§ EXERCISE MATERIAL:
────────
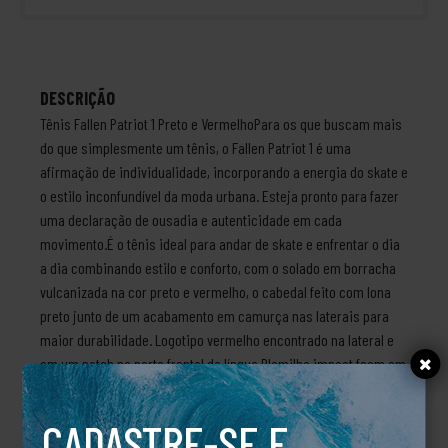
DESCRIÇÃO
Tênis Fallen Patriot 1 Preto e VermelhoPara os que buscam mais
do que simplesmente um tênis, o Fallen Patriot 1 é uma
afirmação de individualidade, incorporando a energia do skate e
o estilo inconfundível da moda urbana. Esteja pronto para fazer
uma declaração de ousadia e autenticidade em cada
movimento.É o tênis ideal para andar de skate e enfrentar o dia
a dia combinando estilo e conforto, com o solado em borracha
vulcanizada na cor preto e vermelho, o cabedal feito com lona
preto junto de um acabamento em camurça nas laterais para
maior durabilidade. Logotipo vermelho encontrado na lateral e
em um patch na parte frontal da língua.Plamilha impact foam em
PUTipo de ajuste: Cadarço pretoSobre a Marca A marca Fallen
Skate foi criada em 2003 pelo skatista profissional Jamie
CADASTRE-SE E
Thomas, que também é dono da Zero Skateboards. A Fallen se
────────
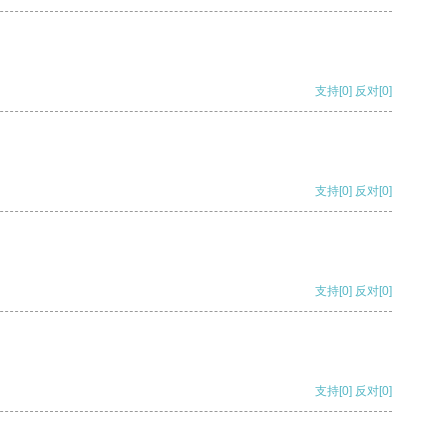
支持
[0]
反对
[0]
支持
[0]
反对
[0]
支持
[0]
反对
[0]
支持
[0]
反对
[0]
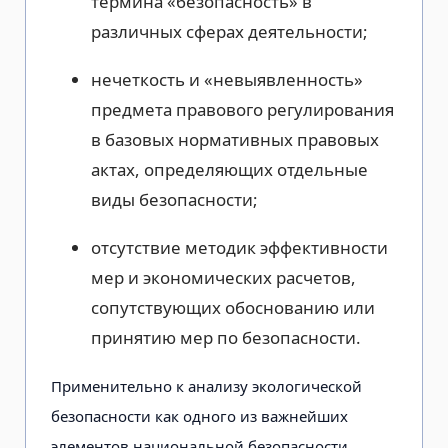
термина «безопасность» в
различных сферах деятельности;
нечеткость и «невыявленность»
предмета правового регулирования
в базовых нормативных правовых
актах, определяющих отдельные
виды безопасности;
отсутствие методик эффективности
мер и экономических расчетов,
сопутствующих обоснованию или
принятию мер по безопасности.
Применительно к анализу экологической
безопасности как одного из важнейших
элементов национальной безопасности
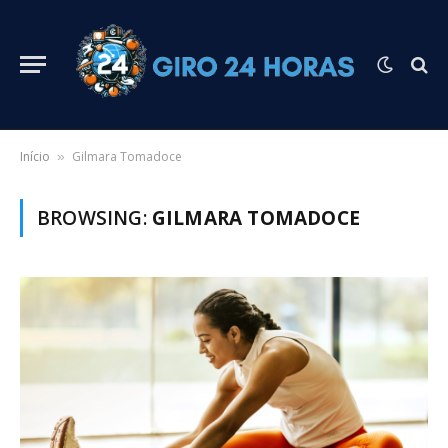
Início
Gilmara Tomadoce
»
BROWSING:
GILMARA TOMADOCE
────────
§ TASK TO COMPLETE:
From the records above, extract exactly and only the lines that begin at the line with "Tênis Fallen Patriot" and stop after the line with "Thomas, que também".

§ ANSWER:
Tênis Fallen Patriot 1 Preto e VermelhoPara os que buscam mais
do que simplesmente um tênis, o Fallen Patriot 1 é uma
afirmação de individualidade, incorporando a energia do skate e
o estilo inconfundível da moda urbana. Esteja pronto para fazer
uma declaração de ousadia e autenticidade em cada
movimento.É o tênis ideal para andar de skate e enfrentar o dia
a dia combinando estilo e conforto, com o solado em borracha
vulcanizada na cor preto e vermelho, o cabedal feito com lona
preto junto de um acabamento em camurça nas laterais para
maior durabilidade. Logotipo vermelho encontrado na lateral e
em um patch na parte frontal da língua.Plamilha impact foam em
PUTipo de ajuste: Cadarço pretoSobre a Marca A marca Fallen
Skate foi criada em 2003 pelo skatista profissional Jamie
CADASTRE-SE E
Thomas, que também é dono da Zero Skateboards. A Fallen se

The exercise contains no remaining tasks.